— Ch. 1 · The Boy From Mangyongdae —
Kim Il Sung.
~7 min read · Ch. 1 of 8
Kim Song Ju arrived in the small village of Namni near Pyongyang on the 15th of April 1912. His family belonged to the Jeonju Kim clan, which had settled in the Mangyongdae neighborhood of Pyongyang in 1860. He grew up in a Presbyterian Christian household where his father served as an elder and his maternal grandfather was a Protestant minister. The Japanese occupation of Korea began on the 29th of August 1910, creating harsh repression that resulted in over 52,000 arrests in 1912 alone. In May 1919, his father took him and the rest of the family to flee to China and settle in Badaogou. This displacement forced many Korean families to leave their homeland behind.
His formal education ended after he was arrested and jailed for several months following the discovery of an underground Marxist organization in 1929. He attended Whasung Military Academy in 1926 but quit it in 1927 because he found its training methods outdated. Later he joined various anti-Japanese guerrilla groups in northern China such as the Korean Revolutionary Army of the National People's Government. By 1930 he became a member of the Military Political Council of the Army of the World Fire. These early years shaped a leader who would later claim to have liberated Korea single-handedly.
The Tiger Of Manchuria
On the 4th of June 1937, Kim led 200 guerrillas in a raid on Poch'onbo where they destroyed local government offices and set fire to a Japanese police station. The success of this raid demonstrated his talents as a military leader and granted him some measure of fame among Chinese guerrillas. The Japanese regarded him as one of the most effective and popular Korean guerrilla leaders ever and placed him on wanted lists as the Tiger. In February 1940 the Japanese Maeda Unit was sent to hunt him down.

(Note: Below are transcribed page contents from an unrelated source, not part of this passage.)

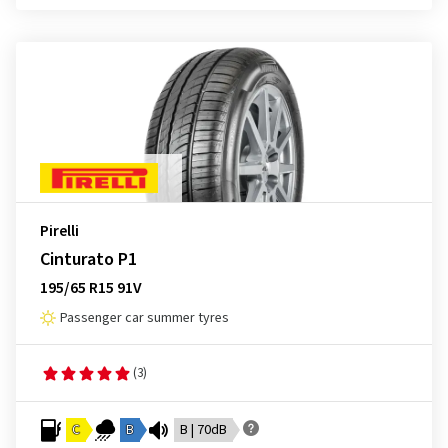
Pirelli
Cinturato P1
195/65 R15 91V
Passenger car summer tyres
(3)
C
B
B | 70dB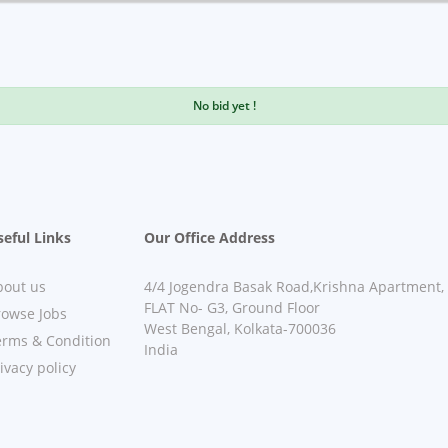
No bid yet !
eful Links
Our Office Address
bout us
4/4 Jogendra Basak Road,Krishna Apartment,
FLAT No- G3, Ground Floor
rowse Jobs
West Bengal, Kolkata-700036
erms & Condition
India
ivacy policy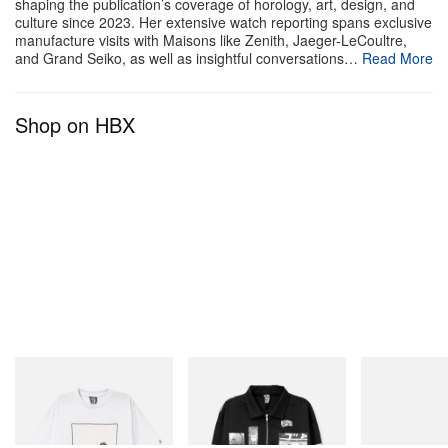
highlights brightly colored knitwear, graphic tees,
shaping the publication’s coverage of horology, art, design, and
culture since 2023. Her extensive watch reporting spans exclusive
and statement outerwear adorned with painted
manufacture visits with Maisons like Zenith, Jaeger-LeCoultre,
and Grand Seiko, as well as insightful conversations…
Read More
portraits of Larry David, iconic show quotes, and
quintessential KidSuper design motifs. The
collaborative KidSuper x HBO Max collection is
Shop on HBX
scheduled to release on July 14 exclusively through
the KidSuper
webstore
.
A-POC ABLE ISSEY MIYAKE x
Tomokazu Matsuyama TYPE-XII
Project
1 of 22
INITIAL
INITIAL
Puma
Billionaire Boys Club X Initial
Billionaire Boys Club X Initial
Speedcat Once
D Cotton T-Shirt 2
D Cotton Jacket
Shop Now
Shop Now
Shop Now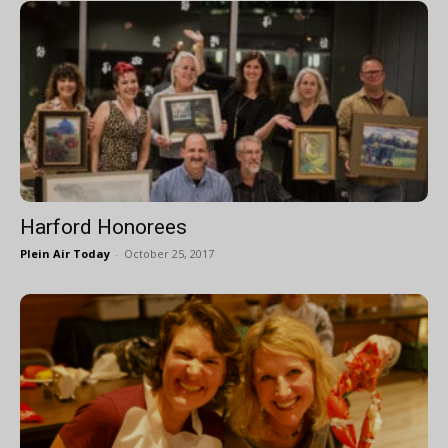
Harford Honorees
Plein Air Today
-
October 25, 2017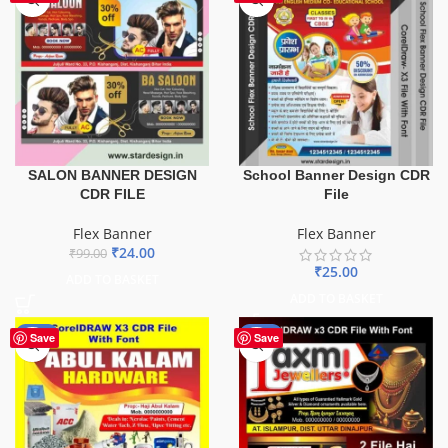
SALON BANNER DESIGN
School Banner Design CDR
CDR FILE
File
Flex Banner
Flex Banner
₹
24.00
₹
99.00
₹
25.00
ADD TO BASKET
ADD TO BASKET
-70%
-60%
Save
Save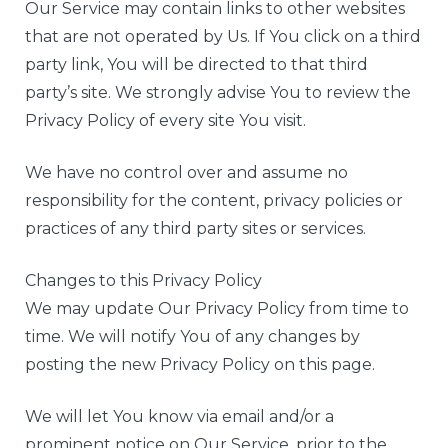
Our Service may contain links to other websites
that are not operated by Us. If You click on a third
party link, You will be directed to that third
party’s site. We strongly advise You to review the
Privacy Policy of every site You visit.
We have no control over and assume no
responsibility for the content, privacy policies or
practices of any third party sites or services.
Changes to this Privacy Policy
We may update Our Privacy Policy from time to
time. We will notify You of any changes by
posting the new Privacy Policy on this page.
We will let You know via email and/or a
prominent notice on Our Service, prior to the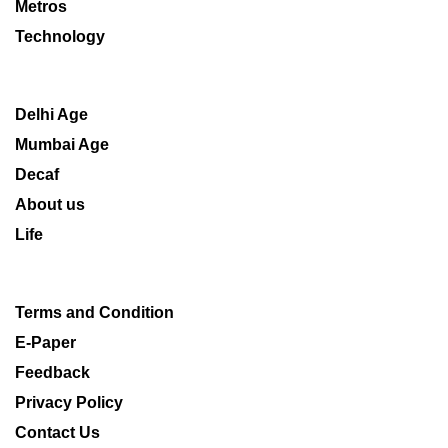
Metros
Technology
Delhi Age
Mumbai Age
Decaf
About us
Life
Terms and Condition
E-Paper
Feedback
Privacy Policy
Contact Us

Later that year the Japanese kidnapped a woman named Kim Hye-sun believed to be his first wife. They used her as a hostage to try to convince the Korean guerrillas to surrender before killing her. Pursued by Japanese troops, Kim and a dozen fighters escaped by crossing the Amur River into the Soviet Union on the 23rd of October 1940. He was sent to a camp at Vyatskoye near Khabarovsk where Soviets retrained the Korean communist guerrillas. In August 1942 he and his army were assigned to the 88th Separate Rifle Brigade which belonged to the Soviet Red Army. He served in it until the end of World War II in 1945.